The domain of definition of `f(x) = sqrt(e^(cos-1)(log_(4) x^(2)))`is

To find the domain of the function \( f(x) = \sqrt{e^{\cos^{-1}(\log_{4}(x^2))}} \), we need to ensure that the expression inside the square root is defined and non-negative. ### Step-by-step Solution: 1. **Understanding the Square Root**: The square root function is defined for non-negative values. Therefore, we need to ensure that the expression inside the square root, \( e^{\cos^{-1}(\log_{4}(x^2))} \), is non-negative. Since the exponential function \( e^x \) is always positive for any real number \( x \), we can conclude that this part does not impose any restrictions. **Hint**: Remember that the exponential function is always positive. 2. **Analyzing the Cosine Inverse Function**: The function \( \cos^{-1}(y) \) is defined for \( y \) in the interval \([-1, 1]\).

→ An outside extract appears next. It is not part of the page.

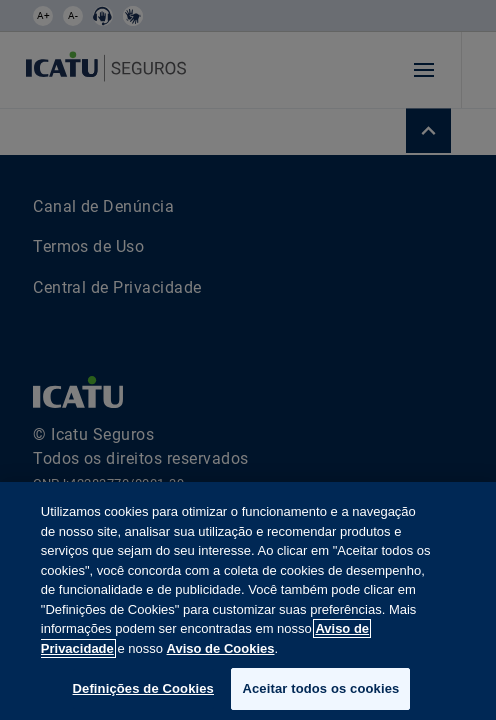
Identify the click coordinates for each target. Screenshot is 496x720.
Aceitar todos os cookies (320, 688)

Therefore, we need to find the values of \( x \) for which: \[ -1 \leq \log_{4}(x^2) \leq 1 \] **Hint**: The range of the cosine inverse function is limited, so we need to restrict \( \log_{4}(x^2) \). 3. **Splitting into Two Inequalities**: We can split the inequality into two parts: - \( \log_{4}(x^2) \geq -1 \) - \( \log_{4}(x^2) \leq 1 \) 4. **Solving the First Inequality**: For \( \log_{4}(x^2) \geq -1 \): \[ x^2 \geq 4^{-1} = \frac{1}{4} \] Taking the square root gives: \[ |x| \geq \frac{1}{2} \quad \Rightarrow \quad x \leq -\frac{1}{2} \text{ or } x \geq \frac{1}{2} \] **Hint**: Remember to consider both positive and negative roots when solving inequalities involving squares. 5. **Solving the Second Inequality**: For \( \log_{4}(x^2) \leq 1 \): \[ x^2 \leq 4^{1} = 4 \] Taking the square root gives: \[ |x| \leq 2 \quad \Rightarrow \quad -2 \leq x \leq 2 \] **Hint**: Again, consider both the positive and negative roots when dealing with squares. 6. **Combining the Results**: Now we combine the results from both inequalities: - From the first inequality, we have \( x \leq -\frac{1}{2} \) or \( x \geq \frac{1}{2} \). - From the second inequality, we have \( -2 \leq x \leq 2 \). The valid intervals from both conditions are: - From \( -2 \leq x \leq -\frac{1}{2} \) - From \( \frac{1}{2} \leq x \leq 2 \) Thus, the domain of \( f(x) \) is: \[ x \in [-2, -\frac{1}{2}] \cup [\frac{1}{2}, 2] \] ### Final Domain: The domain of the function \( f(x) \) is: \[ [-2, -\frac{1}{2}] \cup [\frac{1}{2}, 2] \]